Set down the data below word for word, and leave the images aside.

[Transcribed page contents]
■ ■ ■
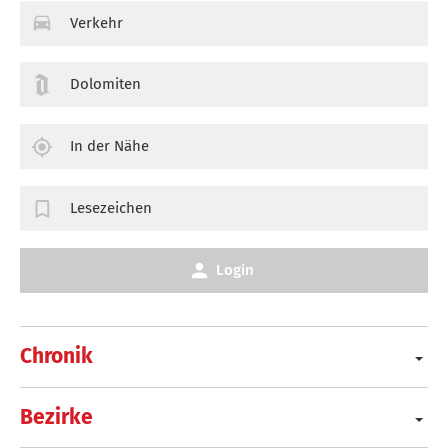
Verkehr
Dolomiten
In der Nähe
Lesezeichen
Login
Chronik
Bezirke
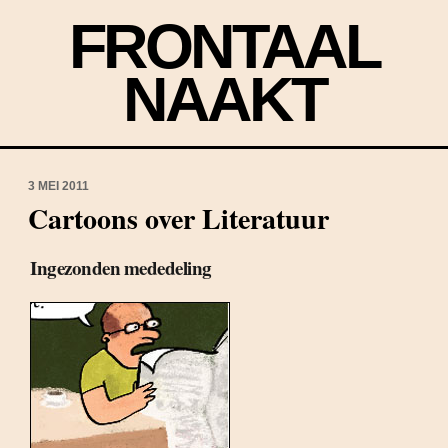
FRONTAAL
NAAKT
3 MEI 2011
Cartoons over Literatuur
Ingezonden mededeling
■ ■ ■
### Finished exercise
Verkehr
Dolomiten
In der Nähe
Lesezeichen
Login
Chronik
Bezirke
FRONTAAL
NAAKT
3 MEI 2011
Cartoons over Literatuur
Ingezonden mededeling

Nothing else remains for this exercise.